It’s helpful to learn about lavender look-alikes, whether as perennial garden substitutes or simply as an identification tool. Purple or blue flowering spikes, silver needlelike foliage, and bushy growth are the three traits most people associate with lavender’s visual charms. Several plants possess one or all of these traits. Although it grows happily in unfertilized and low-water gardens, lavender may fail in extremely cold or humid climates. Gardeners often turn to hardier plants like Russian sage or catnip to evoke the mood but none of the problems of lavender.
Perovskia atriplicifolia looks strikingly similar to lavender, but survives harsh winters with greater ease. Cultivars of the plant range from 2 to 4 feet tall and wide. Choices from the dwarf ‘Little Spire’ and the delicate ‘Blue Haze’ and ‘Filigran.’ Not technically a sage (or even from Russia), Russian sage nonetheless has a pungent, sagelike scent that helps repel deer, said University of Arkansas Extension in naming it one of its "Plants of the Week" in 2000. Give it plenty of sunlight and dry soil.
Where Russian sage resembles the more blue-toned of the lavender varieties, hyssop mimics the deep purple types. Common hyssop reaches about 4 feet in height, with needle-like leaves. Rock hyssop, which stays under 2 feet, looks like some of the dwarfing lavenders. Give the plants dry soil in a sunny location. If your soil tends toward the acidic, use wood ash or garden lime to raise the pH level. The plant has culinary, fragrance and medicinal uses.

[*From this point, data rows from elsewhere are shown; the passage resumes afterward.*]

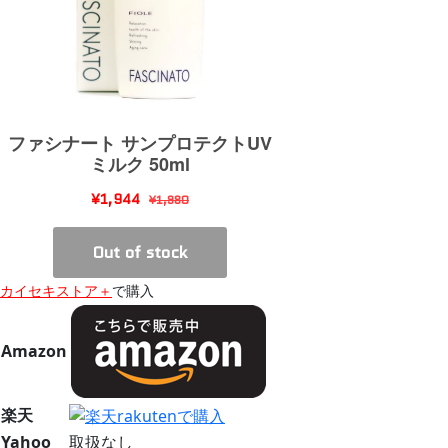
カイセキストア＋
で購入
Amazon
楽天
Yahoo
取扱なし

Although this foliage-heavy mint cousin doesn’t have quite the spiking purple presence of lavender, from a distance the plants are similar. Unlike lavender, Nepeta cataria tolerates partial shade and slightly humid conditions. “Herb Companion” magazine notes that some varieties feature white blossoms, so for those seeking the hues similar to lavender the magazine suggests sticking with the nepeta varieties N. sibirica, N. grandiflora, N. subsessilis, and N. yunnanensis. While some gardeners use the terms “catnip” and “catmint” interchangeably, catmint is usually considered a smaller version of nepeta and may prove unsuitable as a lavender substitute. Grow catnip in sun or part shade, and in dry soil. Use the herb in teas or as mouse and ant repellent.
Salvia azurea, also known as pitcher sage, blue sage and prairie sage, has similar height, width and growing conditions to lavender. A favorite of Southeast gardeners, according to the Herb Society of America, pitcher sage boasts blue flower spikes and grayish-green foliage. Like lavender, pitcher sage is prized as a potpourri ingredient. It differs from lavender in that its flowers don’t begin emerging until late summer.
Rosemary possesses silvery, needle-like foliage strikingly similar lavender’s. In addition, when the herb flowers in late summer, its pale blue or pink flowers share the same hue and spiky habits of some lavender cultivars. In warmer climates, rosemary grows as tall as 6 to 8feet, with the same bushy habit and love of sunny, rocky soil as its fellow Mediterranean herb, lavender. 'Joyce DeBaggio' and 'Tuscan Blue' have the most lavender-like intense coloring.